Filtered category: Difference between revisions

From formulasearchengine
Jump to navigation Jump to search
No edit summary
changed "cone" to "cocone"
 
Line 1: Line 1:
In mathematics, the '''generalized minimal residual method''' (usually abbreviated '''GMRES''') is an [[iterative method]] for the [[numerical analysis|numerical]] solution of a nonsymmetric [[system of linear equations]]. The method approximates the solution by the vector in a [[Krylov subspace]] with minimal [[residual (numerical analysis)|residual]]. The [[Arnoldi iteration]] is used to find this vector.
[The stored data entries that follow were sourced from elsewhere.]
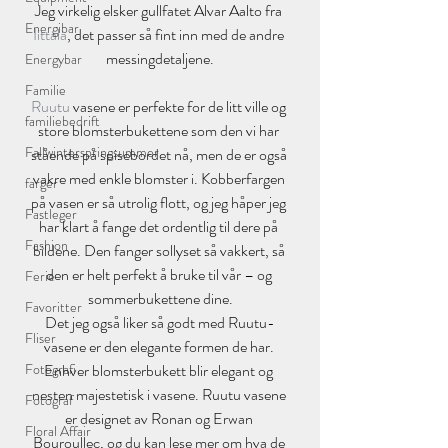
Jeg virkelig elsker gullfatet Alvar Aalto fra 
Energibar
Iittala
, det passer så fint inn med de andre 
messingdetaljene.
Energybar
Familie
Ruutu
 vasene er perfekte for de litt ville og 
familiebedrift
store blomsterbukettene som den vi har 
Fallwinterspringsummer
stående på spisebordet nå, men de er også 
vakre med enkle blomster i. Kobberfargen 
farger
på vasen er så utrolig flott, og jeg håper jeg 
Fastleger
har klart å fange det ordentlig til dere på 
Fashion
bildene. Den fanger sollyset så vakkert, så 
den er helt perfekt å bruke til vår – og 
Ferie
sommerbukettene dine.
Favoritter
Det jeg også liker så godt med Ruutu-
Fliser
vasene er den elegante formen de har. 
Enhver blomsterbukett blir elegant og 
Fotografi
nesten majestetisk i vasene. Ruutu vasene 
Fotograf
er designet av Ronan og Erwan 
Floral Affair
Bouroullec, og du kan lese mer om hva de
I am Oscar and I completely dig that title. It's not a common thing but what she likes doing is base jumping and now she is attempting to earn cash with it. South Dakota is her birth place but she requirements to move because of her family members. He utilized to be unemployed but now he is a meter reader.<br><br>my webpage :: [http://www.buzzbit.net/blog/333162 std testing at home]
 
The GMRES method was developed by [[Yousef Saad]] and Martin H. Schultz in 1986.<ref>Saad and Schultz</ref>
GMRES is a generalization of the [[MINRES]] method developed by Chris Paige and Michael Saunders in 1975. GMRES also is a special case of the [[DIIS]] method developed by Peter Pulay in 1980. DIIS is also applicable to non-linear systems.
 
== The method ==
 
Denote the Euclidean norm of any vector ''v'' by <math>\|v\|</math>. Denote the system of linear equations to be solved by
:<math> Ax = b. \, </math>
The matrix ''A'' is assumed to be [[invertible matrix|invertible]] of size ''m''-by-''m''. Furthermore, it is assumed that ''b'' is normalized, i.e., that ||''b''|| = 1.
 
The ''n''th [[Krylov_sequence|Krylov subspace]] for this problem is
:<math> K_n = K_n(A,b) = \operatorname{span} \, \{ b, Ab, A^2b, \ldots, A^{n-1}b \}. \, </math>
GMRES approximates the exact solution of ''Ax'' = ''b'' by the vector ''x''<sub>''n''</sub> ∈ ''K''<sub>''n''</sub> that minimizes the Euclidean norm of the [[Residual_(numerical_analysis)| residual]] ''Ax''<sub>''n''</sub> &minus; ''b''.
 
The vectors ''b'', ''Ab'', …, ''A''<sup>''n''&minus;1</sup>''b'' might be almost [[linear independence| linearly dependent]], so instead of this basis, the [[Arnoldi iteration]] is used to find orthonormal vectors
:<math> q_1, q_2, \ldots, q_n \, </math>
which form a basis for ''K''<sub>''n''</sub>. Hence, the vector ''x''<sub>''n''</sub> ∈ ''K''<sub>''n''</sub> can be written as ''x''<sub>''n''</sub> = ''Q''<sub>''n''</sub>''y''<sub>''n''</sub> with ''y''<sub>''n''</sub> ∈ '''R'''<sup>''n''</sup>, where ''Q''<sub>''n''</sub> is the ''m''-by-''n'' matrix formed by ''q''<sub>1</sub>, …, ''q''<sub>n</sub>.
 
The Arnoldi process also produces an (''n''+1)-by-''n'' upper [[Hessenberg matrix]] <math>\tilde{H}_n</math> with
:<math> AQ_n = Q_{n+1} \tilde{H}_n. \, </math>
Because <math>Q_n</math> is orthogonal, we have
:<math> \| Ax_n - b \| = \| \tilde{H}_ny_n - \beta e_1 \|, \, </math>
where
:<math> e_1 = (1,0,0,\ldots,0) \, </math>
is the first vector in the [[standard basis]] of '''R'''<sup>''n''+1</sup>, and
:<math> \beta = \|b-Ax_0\| \, ,</math>
<math>x_0</math> being the first trial vector (usually zero). Hence, <math>x_n</math> can be found by minimizing the Euclidean norm of the residual
:<math> r_n = \tilde{H}_n y_n - \beta e_1. </math>
This is a [[linear least squares (mathematics)|linear least squares]] problem of size ''n''.
 
This yields the GMRES method. At every step of the iteration:
# do one step of the Arnoldi method;
# find the <math> y_n </math> which minimizes ||''r''<sub>''n''</sub>||;
# compute <math> x_n = Q_n y_n </math>;
# repeat if the residual is not yet small enough.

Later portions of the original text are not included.